Lady Chatterley’s Lover

Philosophy> I spent most of Sunday reading Lady Chatterley’s Lover for a Philosophy of Love class I’m helping teach, and I finished it on the train to work Monday. At that point, I thought it was beautiful, powerful, endlessly intriguing, etc. Then, on the way back from work, I read the “a propos” written by D.H. Lawrence at the end of my copy of the book on what he intended by it, and why he wrote it. It blew me away. It’s not often that one comes away from a book convinced of the nobility of the heros, only to find that oneself is the villain.

I think that by the book, I’m not a real man. I’m mostly just a more timid form of Clifford, the ego-centric, all-mental husband. In the a propos, Lawrence describes his concept of a real man not just as one who has “courage in tenderness” or a strong connection between his body and his mind, but as one who experiences life fully, and breaks out of the emotional shallowness both the modern Puritan and the modern rebel. I think, by its standards, I haven’t felt a real, raw emotion in years– ever, in my memory.
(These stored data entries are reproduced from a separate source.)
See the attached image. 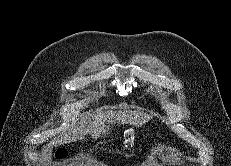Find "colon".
I'll list each match as a JSON object with an SVG mask.
<instances>
[{
    "instance_id": "1",
    "label": "colon",
    "mask_w": 231,
    "mask_h": 166,
    "mask_svg": "<svg viewBox=\"0 0 231 166\" xmlns=\"http://www.w3.org/2000/svg\"><path fill=\"white\" fill-rule=\"evenodd\" d=\"M57 159H63L66 157V152L64 150H59L55 154Z\"/></svg>"
}]
</instances>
I do feel emotion, but in Lawrence’s words, my body supplies me with emotion like a trained animal.

Moreover, it seems like any halting steps that I might take to expand my emotional world go badly (and are opposed by others). Its clear that this particular fire in me has gone dead, but I seem to have perserved the hearth, and perhaps to more harm than good.

Politics> I also finished Don’t Think of an Elephant. There are some good pointers in the last section, but otherwise it’s pretty repetitive, if you grok the first chapter. I’ve scanned in the first chapter, Framing 101, for any who want it.